=== Section Start ===

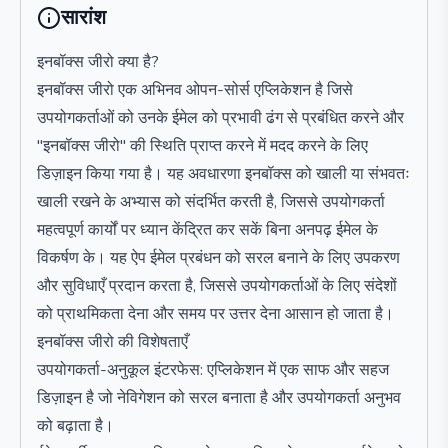
सारांश
इनबॉक्स जीरो क्या है?
इनबॉक्स जीरो एक अभिनव ओपन-सोर्स एप्लिकेशन है जिसे
उपयोगकर्ताओं को उनके ईमेल को प्रभावी ढंग से प्रबंधित करने और
"इनबॉक्स जीरो" की स्थिति प्राप्त करने में मदद करने के लिए
डिज़ाइन किया गया है। यह अवधारणा इनबॉक्स को खाली या संभवतः
खाली रखने के अभ्यास को संदर्भित करती है, जिससे उपयोगकर्ता
महत्वपूर्ण कार्यों पर ध्यान केंद्रित कर सकें बिना अनपढ़ ईमेल के
विकर्षण के। यह ऐप ईमेल प्रबंधन को सरल बनाने के लिए उपकरण
और सुविधाएँ प्रदान करता है, जिससे उपयोगकर्ताओं के लिए संदेशों
को प्राथमिकता देना और समय पर उत्तर देना आसान हो जाता है।
इनबॉक्स जीरो की विशेषताएँ
उपयोगकर्ता-अनुकूल इंटरफेस: एप्लिकेशन में एक साफ और सहज
डिज़ाइन है जो नेविगेशन को सरल बनाता है और उपयोगकर्ता अनुभव
को बढ़ाता है।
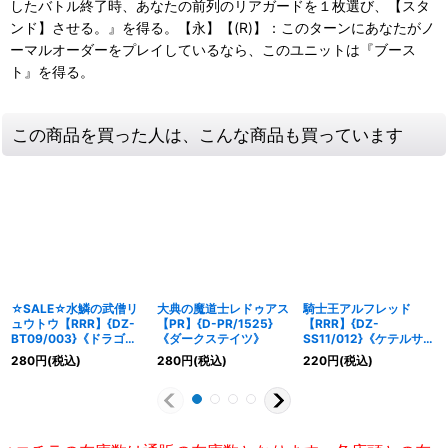
したバトル終了時、あなたの前列のリアガードを１枚選び、【スタ
ンド】させる。』を得る。【永】【(R)】：このターンにあなたがノ
ーマルオーダーをプレイしているなら、このユニットは『ブース
ト』を得る。
この商品を買った人は、こんな商品も買っています
☆SALE☆水鱗の武僧リ
大典の魔道士レドゥアス
騎士王アルフレッド
ュウトウ【RRR】{DZ-
【PR】{D-PR/1525}
【RRR】{DZ-
BT09/003}《ドラゴン
《ダークステイツ》
SS11/012}《ケテルサン
エンパイア》
クチュアリ》
280
円
(税込)
280
円
(税込)
220
円
(税込)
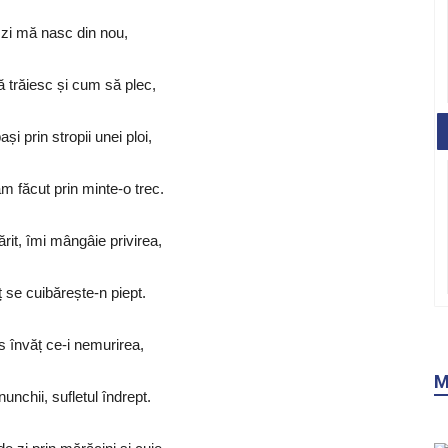
 zi mă nasc din nou,
 trăiesc și cum să plec,
ași prin stropii unei ploi,
am făcut prin minte-o trec.
rit, îmi mângâie privirea,
 se cuibărește-n piept.
 învăț ce-i nemurirea,
M
unchii, sufletul îndrept.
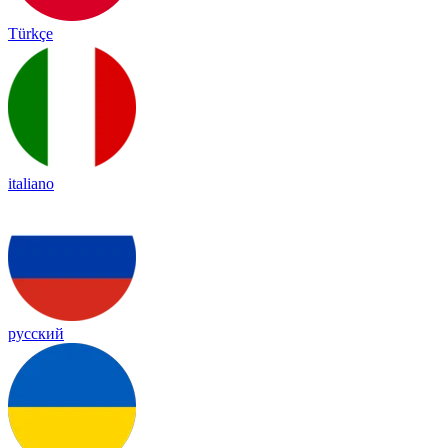
Türkçe
italiano
русский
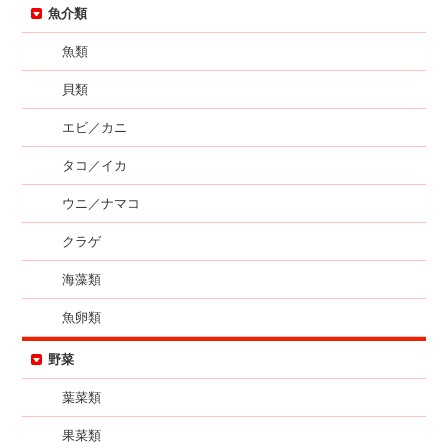
魚介類
魚類
貝類
エビ／カニ
タコ／イカ
ウニ／ナマコ
クラゲ
海藻類
魚卵類
野菜
葉菜類
果菜類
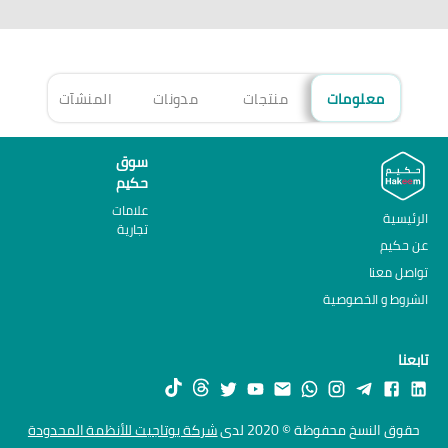
معلومات
منتجات
مدونات
المنشآت
الأ
سوق
حكيم
علامات
الرئيسية
تجارية
عن حكيم
تواصل معنا
الشروط و الخصوصية
تابعنا
حقوق النسخ محفوظة © 2020 لدى
شركة يوتاجيت للأنظمة المحدودة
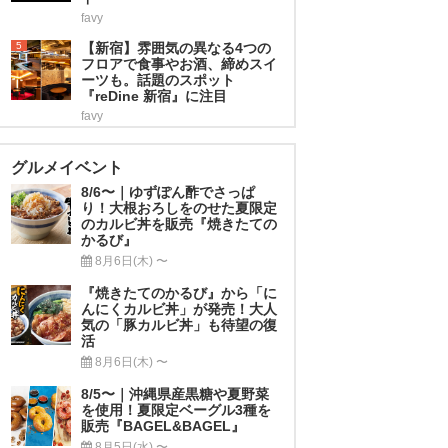
favy
5
【新宿】雰囲気の異なる4つの
フロアで食事やお酒、締めスイ
ーツも。話題のスポット
『reDine 新宿』に注目
favy
グルメイベント
8/6〜｜ゆずぽん酢でさっぱ
り！大根おろしをのせた夏限定
のカルビ丼を販売『焼きたての
かるび』
8月6日(木) 〜
『焼きたてのかるび』から「に
んにくカルビ丼」が発売！大人
気の「豚カルビ丼」も待望の復
活
8月6日(木) 〜
8/5〜｜沖縄県産黒糖や夏野菜
を使用！夏限定ベーグル3種を
販売『BAGEL&BAGEL』
8月5日(水) 〜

=== Section End ===

ACTIVITY ->
Please go through the material and return each line where the word "prin" appears.

EXERCISE RESPONSE ->
ași prin stropii unei ploi,
am făcut prin minte-o trec.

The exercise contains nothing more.